As envisioned by Industry 4.0, the next generation of smart factories and warehouses will highly depend on the collaboration between human and artificial intelligence (AI). This symbiotic partnership can augment human capabilities by providing suggestions, assistance, and explanations as needed—or can utilize direct or indirect human feedbacks in a human-in-the-loop learning framework to enhance AI learning capabilities. This Special Section aims to harvest the latest efforts in fundamental methodologies as well as their applications in human–AI partnership with specific applications for next-generation factories encompassing the design process to manufacturing, production, and inspection.

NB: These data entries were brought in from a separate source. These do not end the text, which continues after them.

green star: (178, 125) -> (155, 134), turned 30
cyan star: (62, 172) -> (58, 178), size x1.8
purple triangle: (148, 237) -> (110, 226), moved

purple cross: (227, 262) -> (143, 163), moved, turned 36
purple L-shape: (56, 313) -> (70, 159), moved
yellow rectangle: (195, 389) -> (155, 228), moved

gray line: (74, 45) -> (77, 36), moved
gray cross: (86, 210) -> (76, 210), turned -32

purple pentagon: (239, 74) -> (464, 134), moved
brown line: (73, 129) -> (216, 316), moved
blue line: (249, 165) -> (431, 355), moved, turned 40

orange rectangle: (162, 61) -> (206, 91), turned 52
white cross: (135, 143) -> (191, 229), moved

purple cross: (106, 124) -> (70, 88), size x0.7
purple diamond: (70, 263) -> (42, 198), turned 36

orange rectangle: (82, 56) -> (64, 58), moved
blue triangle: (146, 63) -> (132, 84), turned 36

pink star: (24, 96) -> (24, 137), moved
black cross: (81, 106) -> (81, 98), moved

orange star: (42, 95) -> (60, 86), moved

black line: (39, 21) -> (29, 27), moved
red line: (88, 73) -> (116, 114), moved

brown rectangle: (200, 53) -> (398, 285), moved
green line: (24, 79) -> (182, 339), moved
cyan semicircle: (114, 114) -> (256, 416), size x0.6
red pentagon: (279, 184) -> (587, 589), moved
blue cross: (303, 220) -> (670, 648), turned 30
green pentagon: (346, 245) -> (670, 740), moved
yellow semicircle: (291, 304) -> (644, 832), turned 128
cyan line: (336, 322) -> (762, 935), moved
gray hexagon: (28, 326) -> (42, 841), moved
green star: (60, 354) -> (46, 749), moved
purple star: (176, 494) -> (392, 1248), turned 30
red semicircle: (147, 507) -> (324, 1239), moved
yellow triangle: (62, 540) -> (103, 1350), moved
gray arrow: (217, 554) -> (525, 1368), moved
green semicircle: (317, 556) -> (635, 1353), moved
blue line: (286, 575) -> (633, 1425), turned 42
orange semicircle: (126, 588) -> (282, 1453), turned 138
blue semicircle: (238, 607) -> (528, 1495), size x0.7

“Seeking Human Help to Manage Plan Failure Risks in Semi-Autonomous Mobile Manipulation” by Al-Hussaini et al. presents a framework to identify the risk associated with a task failure in a shared-autonomy mobile manipulation task and if needed communicate the potential risk (e.g., collision) with a remote operator for seeking guidance. To this end, first, a probabilistic metric temporal logic approach is proposed to encode human-provided alert-trigging conditions. Second, a sensor-agnostic way of generating an uncertainty model of the environment is proposed to estimate uncertainty in 3D workspace models, estimate the probability of collision, and estimate task failure for generating alerts. Third, to enhance the situation awareness and decision making of the human operators, a wide range of visualization tools are integrated in the human–robot interface. Finally, the framework is demonstrated with a use case in which a mobile manipulator performs machine tending and material handling tasks.

The paper by Li et al. entitled “The Effect of Different Occupational Background Noises on Voice Recognition Accuracy” demonstrates the importance of developing voice recognition algorithms that are designed for specific occupational settings. A customized auto speech recognition (ASR) model with a denoising module is proposed to investigate the effect of unique background noise and the type of communication associated with different settings. The performance of this system is compared to a regular convolutional neural network (CNN) based voice recognition algorithm under several background noise conditions. The ASR model customized for specific occupational setting outperformed the CNN-based model with an overall performance increase between 14% and 35% across all background noises.

“User-Requirements Analysis on Augmented Reality-Based Maintenance in Manufacturing” by Runji et al. is a systematic literature review on augmented reality-based maintenance in manufacturing entities. Reviewing the relevant literature from 2017 to 2021, the specific user needs are categorized as ergonomics, communication, situational awareness, intelligence sources, feedback, safety, motivation, and performance assessment. These predominant user needs are cross-tabulated with the contributing factors (e.g., geographical location), and their results are presented using trend analysis to identify gaps and provide possible future direction.

The paper by He et al., entitled “A Convolutional Neural Network-Based Recognition Method of Gear Performance Degradation Mode,” presents a CNN-based stacking incremental deformable residual block network (SIDRBnet) model to identify the gear performance degradation mode. This method converts the vibration signals measured via four different accelerometers to gray scale images. Comparing to a regular CNN, the average pooling layer replaces the fully connected layer, and the large-size convolution kernel is replaced with a small-size convolution kernel. The paper experimentally evaluates the performance of both single channel and multichannel SIDRBnet and demonstrates the superiority of multichannel recognition model.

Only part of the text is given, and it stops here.